Since,the +ve integers co-prime to 14 are listed as 1,3,5,9,11&13.

Shortcut to find Ø(14) ;

Step-1:-  14 can be factorized as 14=2 x 7

Step-2:- 14(1/2)(6/7) = 6 

Ø(60) = 16

Step-1:-  60 can be factorized as 60 =2² x 3 x 5

Step-2:- 14(1/2)(2/3)(4/5) = 16  

Q. What is the remainder when 7⁸ is divided by 15 ?

Sol:-   15 = 3 x 5     [ 7&15 are coprime no.s ]

Ø(15) = 15 (2/3)(4/5) = 8

Hence, remainder is 1.

Q. What is the remainder when 2¹⁰⁰⁴ is divided by 25 ?

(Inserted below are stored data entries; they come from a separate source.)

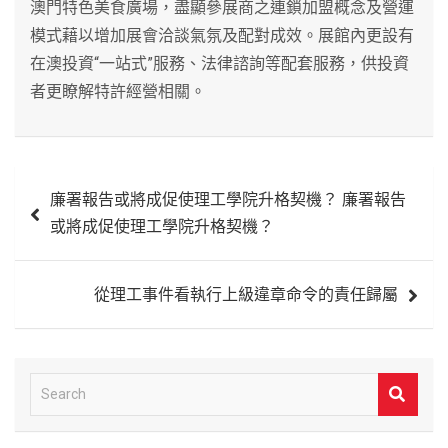
澳門特色美食廣場，盡顯參展商之連鎖加盟概念及營運
模式藉以增加展會洽談氣氛及配對成效。展館內更設有
在澳投資“一站式”服務、法律諮詢等配套服務，供投資
者更瞭解特許經營相關。
文
廉署報告或將成促使理工學院升格契機？ 廉署報告
章
或將成促使理工學院升格契機？
導
覽
從理工事件看執行上級違章命令的責任歸屬
S
e
a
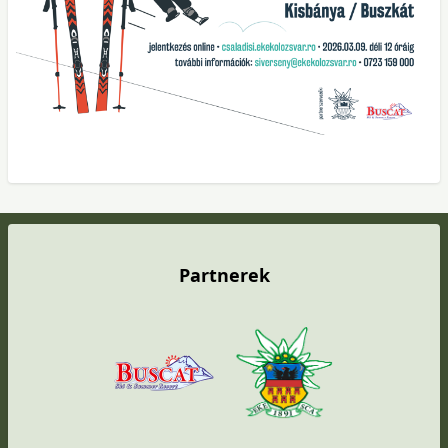
Partnerek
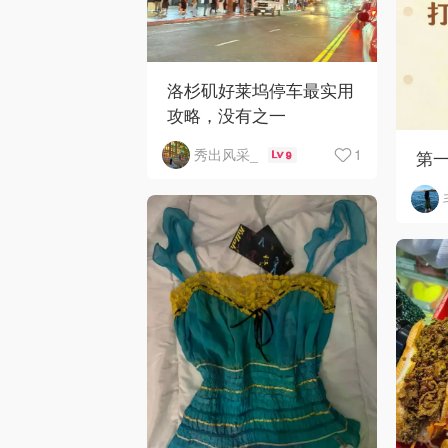
洛杉矶好莱坞停车最实用
攻略，没有之一
1
秀出风采_
第
9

Sol:-   25 = 5²              [ 2&25 are coprime no.s ]

Ø(25) = 25 x (4/5) = 20

                             (2¹⁰⁰⁴ ) /25

                         = (2²⁰)⁵⁰ x 2⁴ / 25

                       = 1 x 16 =16

Hence, remainder is 16.

Q. What is the remainder when 7⁷³  is divided by 90 ?

Sol:-   90 = 2 x 3² x 5

 [ 2&25 are coprime no.s ]

Ø(90) = 90 x (1/2)(2/3)(4/5) = 24

                          7⁷³/90 = (7²⁴)³ x 7/90

                                     = 1³ x 7 =7

 Hence,remainder is 7. 

Q. What is the remainder when 9¹⁰²  is divided by 125 ?

Sol:-   125 = 5³

 [ 9&125 are coprime no.s ]

Ø(125) = 125 x (4/5) = 100

                          9¹⁰²/125 

                         = 9¹⁰⁰ X 9² /125

                          = 1 x 81 = 81

 Hence,remainder is 81.

Q. What is the remainder when  13¹⁹⁴  is divided by 360 ?

Sol:-   360 =  5x3²x2³

 [ 13&360 are coprime no.s ]

Ø(360) = 360 x (1/2)(2/3)(4/5) = 96

                          13¹⁹⁴/360 

                         =  (13⁹⁶)²X 13² /360

                          = 1² x 169 = 169

 Hence,remainder is 169.

Hope,these concepts will enhance your thinking ability to the different questions. Do solve these problems repeatitively to hold the concept in your mind for a long time.